The Hollywood elite’s announcement over the weekend that it has created a commission to end sexual harassment in their industry – chaired by Anita Hill -- is the latest genuflection toward the secular saint they have created. Hollywood has made two TV-movies siding with Hill’s unproven version of events, Showtime’s Strange Justice (1999) and HBO’s Confirmation (2016). The media elite now tells this story by speaking in reverent tones about how she “brought sexual harassment to the national consciousness.”
But all this hype ignores what actually happened in 1991. After months of trying to defeat Thomas, the Democrats were about to lose the confirmation fight. So at the last minute, NPR and Newsday introduced Anita Hill and her unproven story. Hill testified, and Clarence Thomas strongly rebutted her allegations. When the weekend of hearings were over, a CBS-New York Times poll found the American people strongly believed Thomas over Hill, even women:
Americans' generally favorable view of Judge Thomas is reinforced by a generally adverse opinion of Professor Hill. Forty-six percent of those surveyed said they had an "unfavorable" opinion of her, while only 17 percent said they had a "favorable" view.
Asked whom they believed more, Professor Hill or Judge Thomas, 58 percent of the respondents said Judge Thomas; 24 percent said Professor Hill. Women were only slightly more likely than men to side with Professor Hill; 26 percent of the women said they believed her more, as against 22 percent of the men.
Politically, that’s a fiasco for Hill. But all of the mythical treatments of Saint Anita ignored what the American people concluded. The liberal elites have spent the last 25 years trying to revise history and reverse public opinion.
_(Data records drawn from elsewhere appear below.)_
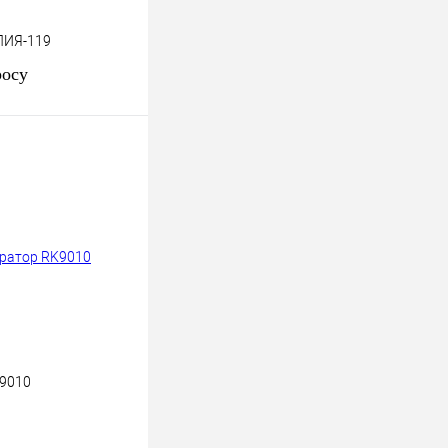
ЛИЯ-119
росу
осить цену
к
К сравнению
Под заказ
K9010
Few remember troubling details that made Hill's account less credible. For example, she followed Clarence Thomas around from job to job in the federal government, from the Education Department to the Equal Employment Opportunity Commission, which doesn't exactly sound like someone seeking a less hostile working environment. Hill denied she was making the charges for her own personal benefit, but liberals raised an endowment to get her a job at the University of Oklahoma. After five years, she gained a prestigious professorship at Brandeis University. In 1993, she signed a two-book deal estimated to be "well over $1 million."